(Extracted page text data)
-- Opening Marker --

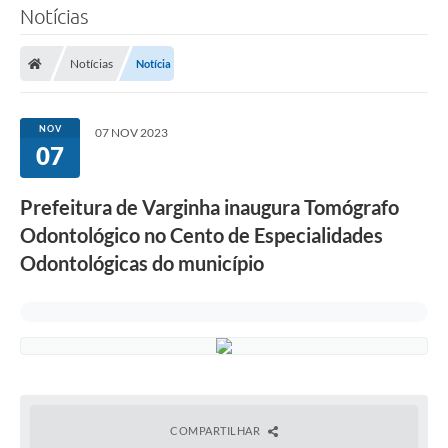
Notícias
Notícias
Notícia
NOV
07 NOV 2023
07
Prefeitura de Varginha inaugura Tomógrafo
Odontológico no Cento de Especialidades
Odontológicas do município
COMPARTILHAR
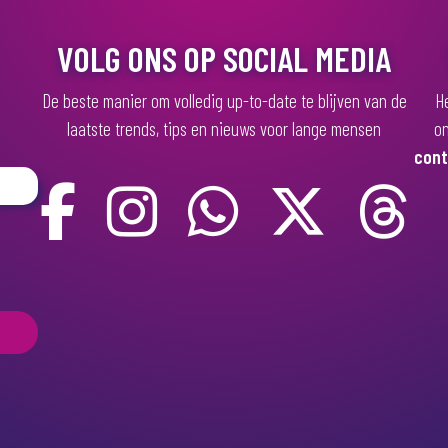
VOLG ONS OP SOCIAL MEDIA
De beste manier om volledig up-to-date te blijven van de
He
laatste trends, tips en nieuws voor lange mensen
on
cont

-- Closing Marker --

Exercise objective => Each entry above should be restated word for word, though no picture may appear in the copy.

Solution below =>
Notícias
Notícias
Notícia
NOV
07 NOV 2023
07
Prefeitura de Varginha inaugura Tomógrafo
Odontológico no Cento de Especialidades
Odontológicas do município
COMPARTILHAR
VOLG ONS OP SOCIAL MEDIA
De beste manier om volledig up-to-date te blijven van de
He
laatste trends, tips en nieuws voor lange mensen
on
cont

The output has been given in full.